**Work item**
Copy each line of the records that holds the string "from".

Dataset entries:
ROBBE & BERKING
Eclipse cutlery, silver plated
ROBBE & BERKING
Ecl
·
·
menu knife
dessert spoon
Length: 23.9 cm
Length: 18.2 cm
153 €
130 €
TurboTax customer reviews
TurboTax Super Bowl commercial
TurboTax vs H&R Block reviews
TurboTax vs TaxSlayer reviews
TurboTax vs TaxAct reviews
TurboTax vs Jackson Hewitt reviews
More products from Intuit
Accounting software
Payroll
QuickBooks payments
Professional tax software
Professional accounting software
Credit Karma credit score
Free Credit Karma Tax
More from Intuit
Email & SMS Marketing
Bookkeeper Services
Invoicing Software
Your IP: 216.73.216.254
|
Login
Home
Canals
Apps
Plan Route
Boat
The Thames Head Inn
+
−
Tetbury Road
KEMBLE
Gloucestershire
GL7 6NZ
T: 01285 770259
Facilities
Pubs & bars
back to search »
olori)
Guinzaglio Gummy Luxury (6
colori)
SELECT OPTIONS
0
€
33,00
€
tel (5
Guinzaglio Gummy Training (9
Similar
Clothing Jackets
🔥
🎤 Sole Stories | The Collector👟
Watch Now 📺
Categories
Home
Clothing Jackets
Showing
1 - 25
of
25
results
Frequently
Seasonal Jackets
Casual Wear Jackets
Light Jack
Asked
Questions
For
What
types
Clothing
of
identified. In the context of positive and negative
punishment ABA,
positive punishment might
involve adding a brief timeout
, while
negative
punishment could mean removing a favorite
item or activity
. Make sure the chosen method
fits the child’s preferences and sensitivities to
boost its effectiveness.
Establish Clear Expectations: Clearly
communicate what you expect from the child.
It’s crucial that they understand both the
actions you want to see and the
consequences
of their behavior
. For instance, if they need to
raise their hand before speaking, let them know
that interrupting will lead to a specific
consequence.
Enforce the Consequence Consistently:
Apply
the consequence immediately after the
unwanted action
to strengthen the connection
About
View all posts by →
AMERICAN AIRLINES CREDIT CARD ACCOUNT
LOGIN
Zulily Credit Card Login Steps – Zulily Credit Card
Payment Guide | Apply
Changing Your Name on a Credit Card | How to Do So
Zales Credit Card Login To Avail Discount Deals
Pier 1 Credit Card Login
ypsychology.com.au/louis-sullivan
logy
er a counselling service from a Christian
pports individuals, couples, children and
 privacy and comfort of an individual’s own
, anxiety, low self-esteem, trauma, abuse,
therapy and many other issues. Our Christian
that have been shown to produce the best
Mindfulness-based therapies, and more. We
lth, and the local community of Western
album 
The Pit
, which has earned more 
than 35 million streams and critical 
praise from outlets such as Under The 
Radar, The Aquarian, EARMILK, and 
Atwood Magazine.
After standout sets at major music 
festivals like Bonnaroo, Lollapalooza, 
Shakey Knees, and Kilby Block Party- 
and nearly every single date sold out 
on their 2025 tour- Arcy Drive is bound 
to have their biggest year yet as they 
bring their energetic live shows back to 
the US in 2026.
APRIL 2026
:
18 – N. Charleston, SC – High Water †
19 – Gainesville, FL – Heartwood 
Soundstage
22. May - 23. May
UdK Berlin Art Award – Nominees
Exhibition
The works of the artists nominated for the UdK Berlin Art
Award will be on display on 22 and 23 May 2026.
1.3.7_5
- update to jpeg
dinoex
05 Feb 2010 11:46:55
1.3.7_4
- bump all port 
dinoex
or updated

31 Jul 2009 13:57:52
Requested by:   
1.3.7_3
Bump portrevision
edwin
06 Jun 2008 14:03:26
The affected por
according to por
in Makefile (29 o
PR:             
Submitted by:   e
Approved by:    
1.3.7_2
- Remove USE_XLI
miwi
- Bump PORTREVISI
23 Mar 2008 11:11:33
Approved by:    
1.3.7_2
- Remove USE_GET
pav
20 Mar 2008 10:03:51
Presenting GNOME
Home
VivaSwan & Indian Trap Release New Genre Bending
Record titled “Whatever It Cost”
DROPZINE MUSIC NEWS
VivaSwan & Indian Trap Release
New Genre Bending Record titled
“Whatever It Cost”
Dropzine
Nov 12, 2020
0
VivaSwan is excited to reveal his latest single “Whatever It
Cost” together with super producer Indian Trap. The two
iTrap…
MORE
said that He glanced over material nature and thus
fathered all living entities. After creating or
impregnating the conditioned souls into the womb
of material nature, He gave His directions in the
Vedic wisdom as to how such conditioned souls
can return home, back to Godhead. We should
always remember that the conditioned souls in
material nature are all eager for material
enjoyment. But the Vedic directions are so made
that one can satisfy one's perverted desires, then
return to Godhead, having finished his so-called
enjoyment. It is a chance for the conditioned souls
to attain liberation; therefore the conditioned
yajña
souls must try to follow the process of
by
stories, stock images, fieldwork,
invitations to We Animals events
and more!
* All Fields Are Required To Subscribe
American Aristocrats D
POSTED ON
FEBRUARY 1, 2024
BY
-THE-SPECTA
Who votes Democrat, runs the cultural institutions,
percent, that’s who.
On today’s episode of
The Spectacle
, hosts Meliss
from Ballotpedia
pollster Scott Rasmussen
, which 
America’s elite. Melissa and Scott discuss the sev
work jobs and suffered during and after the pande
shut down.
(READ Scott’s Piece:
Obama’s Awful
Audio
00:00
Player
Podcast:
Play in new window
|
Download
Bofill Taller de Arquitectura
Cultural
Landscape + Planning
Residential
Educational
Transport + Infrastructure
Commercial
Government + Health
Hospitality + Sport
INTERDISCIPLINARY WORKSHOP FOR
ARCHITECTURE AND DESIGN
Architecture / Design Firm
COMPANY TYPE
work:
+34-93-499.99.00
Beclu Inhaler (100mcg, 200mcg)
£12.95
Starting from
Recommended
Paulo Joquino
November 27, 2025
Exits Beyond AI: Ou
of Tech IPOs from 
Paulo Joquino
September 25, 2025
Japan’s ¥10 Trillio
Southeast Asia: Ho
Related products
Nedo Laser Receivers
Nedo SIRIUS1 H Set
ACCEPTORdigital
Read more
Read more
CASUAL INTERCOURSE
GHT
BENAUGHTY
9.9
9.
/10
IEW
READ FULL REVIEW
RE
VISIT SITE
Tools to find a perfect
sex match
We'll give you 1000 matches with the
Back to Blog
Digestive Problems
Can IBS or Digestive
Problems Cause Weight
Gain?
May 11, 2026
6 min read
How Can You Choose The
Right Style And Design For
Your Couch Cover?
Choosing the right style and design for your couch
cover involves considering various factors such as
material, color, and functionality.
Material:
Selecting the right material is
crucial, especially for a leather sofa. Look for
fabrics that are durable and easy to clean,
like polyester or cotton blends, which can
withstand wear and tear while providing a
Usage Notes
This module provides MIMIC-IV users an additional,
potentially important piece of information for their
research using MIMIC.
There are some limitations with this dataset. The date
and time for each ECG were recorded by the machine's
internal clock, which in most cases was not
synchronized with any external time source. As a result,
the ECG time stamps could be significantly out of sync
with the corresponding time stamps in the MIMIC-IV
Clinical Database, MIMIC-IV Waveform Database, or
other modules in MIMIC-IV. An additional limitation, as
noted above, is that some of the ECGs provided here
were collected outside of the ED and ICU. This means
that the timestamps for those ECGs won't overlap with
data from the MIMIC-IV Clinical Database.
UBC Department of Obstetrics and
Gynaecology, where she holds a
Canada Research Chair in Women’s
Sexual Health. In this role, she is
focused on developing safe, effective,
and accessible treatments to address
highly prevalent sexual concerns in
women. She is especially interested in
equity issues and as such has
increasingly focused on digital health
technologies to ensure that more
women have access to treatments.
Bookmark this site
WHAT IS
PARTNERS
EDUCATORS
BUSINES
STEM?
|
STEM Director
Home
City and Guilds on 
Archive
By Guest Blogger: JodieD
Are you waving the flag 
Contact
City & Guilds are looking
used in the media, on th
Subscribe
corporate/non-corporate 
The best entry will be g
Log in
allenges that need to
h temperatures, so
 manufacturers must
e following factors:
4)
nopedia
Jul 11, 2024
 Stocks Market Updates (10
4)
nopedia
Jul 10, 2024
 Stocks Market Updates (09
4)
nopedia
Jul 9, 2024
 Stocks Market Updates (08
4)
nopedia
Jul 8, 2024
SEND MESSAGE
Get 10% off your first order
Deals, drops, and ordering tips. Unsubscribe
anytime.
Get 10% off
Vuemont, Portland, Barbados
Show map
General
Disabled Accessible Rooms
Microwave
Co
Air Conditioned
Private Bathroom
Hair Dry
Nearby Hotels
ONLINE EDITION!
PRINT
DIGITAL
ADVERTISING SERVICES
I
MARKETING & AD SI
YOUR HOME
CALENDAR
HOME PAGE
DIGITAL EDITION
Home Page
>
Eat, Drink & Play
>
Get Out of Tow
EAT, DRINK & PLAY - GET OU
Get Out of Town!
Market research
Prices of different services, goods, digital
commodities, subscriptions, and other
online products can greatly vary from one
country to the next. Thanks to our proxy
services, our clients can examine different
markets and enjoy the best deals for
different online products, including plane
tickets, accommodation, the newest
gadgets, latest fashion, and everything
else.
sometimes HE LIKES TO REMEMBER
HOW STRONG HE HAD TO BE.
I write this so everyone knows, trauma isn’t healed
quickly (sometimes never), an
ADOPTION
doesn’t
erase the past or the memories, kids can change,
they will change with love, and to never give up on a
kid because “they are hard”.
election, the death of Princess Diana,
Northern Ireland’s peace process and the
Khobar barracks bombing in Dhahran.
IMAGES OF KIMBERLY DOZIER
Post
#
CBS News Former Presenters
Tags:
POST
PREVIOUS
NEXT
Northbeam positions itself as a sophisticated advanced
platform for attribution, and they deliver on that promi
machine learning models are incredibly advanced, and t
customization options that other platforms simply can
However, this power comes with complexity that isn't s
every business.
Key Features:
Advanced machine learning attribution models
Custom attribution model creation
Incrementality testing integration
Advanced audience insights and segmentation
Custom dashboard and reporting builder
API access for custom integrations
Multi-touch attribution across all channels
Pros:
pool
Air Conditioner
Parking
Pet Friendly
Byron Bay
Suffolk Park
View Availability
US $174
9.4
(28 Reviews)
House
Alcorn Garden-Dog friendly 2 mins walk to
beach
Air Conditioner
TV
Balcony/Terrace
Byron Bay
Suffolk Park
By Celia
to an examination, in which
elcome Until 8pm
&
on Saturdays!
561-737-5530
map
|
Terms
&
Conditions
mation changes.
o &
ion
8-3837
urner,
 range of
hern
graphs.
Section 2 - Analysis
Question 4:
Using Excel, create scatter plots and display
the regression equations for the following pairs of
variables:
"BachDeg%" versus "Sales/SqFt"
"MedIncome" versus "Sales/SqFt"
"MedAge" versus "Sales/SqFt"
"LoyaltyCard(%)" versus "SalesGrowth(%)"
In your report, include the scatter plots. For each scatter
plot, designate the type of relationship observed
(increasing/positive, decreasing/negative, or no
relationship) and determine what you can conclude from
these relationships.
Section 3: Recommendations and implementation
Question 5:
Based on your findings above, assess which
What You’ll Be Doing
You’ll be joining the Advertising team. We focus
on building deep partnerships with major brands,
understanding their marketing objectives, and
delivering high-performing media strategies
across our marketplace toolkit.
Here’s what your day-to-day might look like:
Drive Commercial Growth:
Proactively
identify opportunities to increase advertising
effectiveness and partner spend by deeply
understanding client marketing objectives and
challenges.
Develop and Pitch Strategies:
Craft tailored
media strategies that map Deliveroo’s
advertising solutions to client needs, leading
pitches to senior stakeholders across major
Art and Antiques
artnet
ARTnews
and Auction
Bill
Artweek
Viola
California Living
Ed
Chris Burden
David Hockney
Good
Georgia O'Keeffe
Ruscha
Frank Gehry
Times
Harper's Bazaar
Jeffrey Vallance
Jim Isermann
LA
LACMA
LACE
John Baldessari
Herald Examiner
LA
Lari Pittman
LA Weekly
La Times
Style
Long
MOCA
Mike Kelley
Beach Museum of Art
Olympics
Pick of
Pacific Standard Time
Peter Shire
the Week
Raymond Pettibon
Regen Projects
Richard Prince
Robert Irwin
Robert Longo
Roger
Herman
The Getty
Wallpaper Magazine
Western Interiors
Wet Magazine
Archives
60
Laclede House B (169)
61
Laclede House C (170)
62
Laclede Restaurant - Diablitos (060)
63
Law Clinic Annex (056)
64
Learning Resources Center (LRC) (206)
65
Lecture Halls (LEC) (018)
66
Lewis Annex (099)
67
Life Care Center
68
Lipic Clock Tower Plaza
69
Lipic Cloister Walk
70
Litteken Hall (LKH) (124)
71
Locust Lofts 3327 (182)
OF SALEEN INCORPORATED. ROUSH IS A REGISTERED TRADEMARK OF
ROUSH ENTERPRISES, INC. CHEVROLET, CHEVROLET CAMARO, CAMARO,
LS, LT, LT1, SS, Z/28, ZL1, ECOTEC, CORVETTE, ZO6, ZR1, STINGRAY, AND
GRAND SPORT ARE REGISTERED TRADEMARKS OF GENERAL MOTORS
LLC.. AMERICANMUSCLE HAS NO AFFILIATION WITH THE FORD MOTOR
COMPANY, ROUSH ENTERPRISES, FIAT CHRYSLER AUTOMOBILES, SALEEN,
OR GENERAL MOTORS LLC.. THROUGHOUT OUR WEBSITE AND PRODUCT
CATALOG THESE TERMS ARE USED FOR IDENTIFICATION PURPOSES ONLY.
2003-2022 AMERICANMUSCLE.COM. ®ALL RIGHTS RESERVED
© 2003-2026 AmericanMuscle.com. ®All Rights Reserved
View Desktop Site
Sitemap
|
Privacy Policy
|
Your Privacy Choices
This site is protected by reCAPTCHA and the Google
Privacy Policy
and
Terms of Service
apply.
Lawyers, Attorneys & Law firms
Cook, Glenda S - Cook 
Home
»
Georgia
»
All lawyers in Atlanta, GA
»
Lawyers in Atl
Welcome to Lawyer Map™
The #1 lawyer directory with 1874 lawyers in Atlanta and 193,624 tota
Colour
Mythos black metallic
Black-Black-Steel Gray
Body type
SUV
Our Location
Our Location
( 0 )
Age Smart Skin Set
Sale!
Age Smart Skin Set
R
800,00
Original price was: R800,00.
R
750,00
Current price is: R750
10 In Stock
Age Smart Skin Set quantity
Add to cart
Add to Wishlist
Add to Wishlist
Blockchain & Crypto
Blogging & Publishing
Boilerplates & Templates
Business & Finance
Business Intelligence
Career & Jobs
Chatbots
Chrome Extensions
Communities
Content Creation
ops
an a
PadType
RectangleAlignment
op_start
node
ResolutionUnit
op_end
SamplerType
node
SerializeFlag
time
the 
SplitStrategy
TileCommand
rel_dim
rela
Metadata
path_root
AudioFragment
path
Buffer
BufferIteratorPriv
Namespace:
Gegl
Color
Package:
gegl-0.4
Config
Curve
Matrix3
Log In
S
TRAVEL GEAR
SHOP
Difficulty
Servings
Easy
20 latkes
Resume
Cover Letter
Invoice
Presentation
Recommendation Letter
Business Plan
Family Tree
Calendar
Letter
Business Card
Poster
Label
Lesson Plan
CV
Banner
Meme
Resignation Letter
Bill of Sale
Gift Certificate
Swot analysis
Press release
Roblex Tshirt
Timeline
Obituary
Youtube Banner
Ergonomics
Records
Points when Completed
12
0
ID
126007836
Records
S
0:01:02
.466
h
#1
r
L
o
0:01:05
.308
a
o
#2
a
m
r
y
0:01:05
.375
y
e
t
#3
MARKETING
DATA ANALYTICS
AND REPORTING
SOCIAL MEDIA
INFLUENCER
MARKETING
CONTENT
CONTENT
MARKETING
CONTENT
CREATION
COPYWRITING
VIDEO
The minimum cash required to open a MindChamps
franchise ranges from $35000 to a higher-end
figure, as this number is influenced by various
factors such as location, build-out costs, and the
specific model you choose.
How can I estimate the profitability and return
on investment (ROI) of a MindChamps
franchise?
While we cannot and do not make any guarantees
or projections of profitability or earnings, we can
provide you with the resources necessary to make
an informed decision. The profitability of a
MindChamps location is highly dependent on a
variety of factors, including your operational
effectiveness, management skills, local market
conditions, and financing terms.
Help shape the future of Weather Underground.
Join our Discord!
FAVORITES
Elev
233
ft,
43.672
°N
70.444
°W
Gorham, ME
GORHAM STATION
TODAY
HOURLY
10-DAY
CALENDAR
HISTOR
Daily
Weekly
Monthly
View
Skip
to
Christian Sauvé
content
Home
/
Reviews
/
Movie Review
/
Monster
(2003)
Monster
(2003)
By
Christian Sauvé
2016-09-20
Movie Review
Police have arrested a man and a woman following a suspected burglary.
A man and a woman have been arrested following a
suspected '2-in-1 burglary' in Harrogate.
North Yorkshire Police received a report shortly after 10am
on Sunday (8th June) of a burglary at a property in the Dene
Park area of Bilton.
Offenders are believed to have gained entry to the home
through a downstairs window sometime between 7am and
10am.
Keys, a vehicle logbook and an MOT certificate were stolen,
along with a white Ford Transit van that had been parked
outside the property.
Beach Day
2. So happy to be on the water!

**Result**
More products from Intuit
More from Intuit
communicate what you expect from the child.
er a counselling service from a Christian
praise from outlets such as Under The 
from Ballotpedia
Starting from
of Tech IPOs from 
data from the MIMIC-IV Clinical Database.
online products can greatly vary from one
relationship) and determine what you can conclude from
franchise ranges from $35000 to a higher-end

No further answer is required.